### Records for the task
§ §

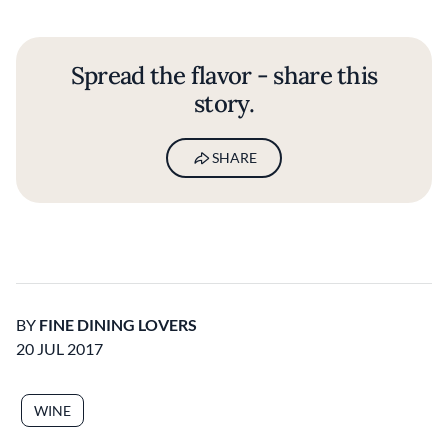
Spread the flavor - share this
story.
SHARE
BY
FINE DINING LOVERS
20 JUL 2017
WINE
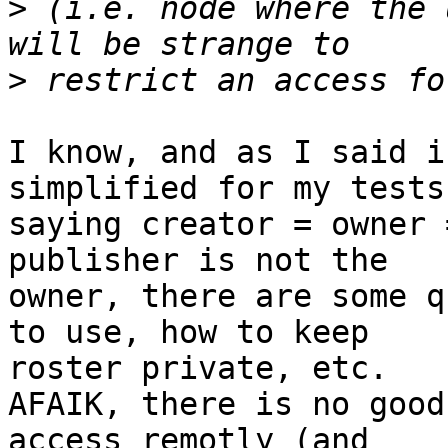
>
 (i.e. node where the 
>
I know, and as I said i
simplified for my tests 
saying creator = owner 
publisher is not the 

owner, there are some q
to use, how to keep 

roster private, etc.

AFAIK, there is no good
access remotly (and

§ §

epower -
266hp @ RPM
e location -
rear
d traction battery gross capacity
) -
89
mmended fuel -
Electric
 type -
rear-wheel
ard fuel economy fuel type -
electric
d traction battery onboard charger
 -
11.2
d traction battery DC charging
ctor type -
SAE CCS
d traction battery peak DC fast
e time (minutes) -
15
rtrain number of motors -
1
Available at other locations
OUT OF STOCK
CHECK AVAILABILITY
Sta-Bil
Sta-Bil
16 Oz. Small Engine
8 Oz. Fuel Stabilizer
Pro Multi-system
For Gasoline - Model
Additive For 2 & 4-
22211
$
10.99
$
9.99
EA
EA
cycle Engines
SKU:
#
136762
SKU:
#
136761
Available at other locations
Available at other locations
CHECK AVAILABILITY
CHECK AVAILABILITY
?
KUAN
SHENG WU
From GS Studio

§ §

### Your goal
From the records above, show each line that contains the word "owner".

### Reply
saying creator = owner 
owner, there are some q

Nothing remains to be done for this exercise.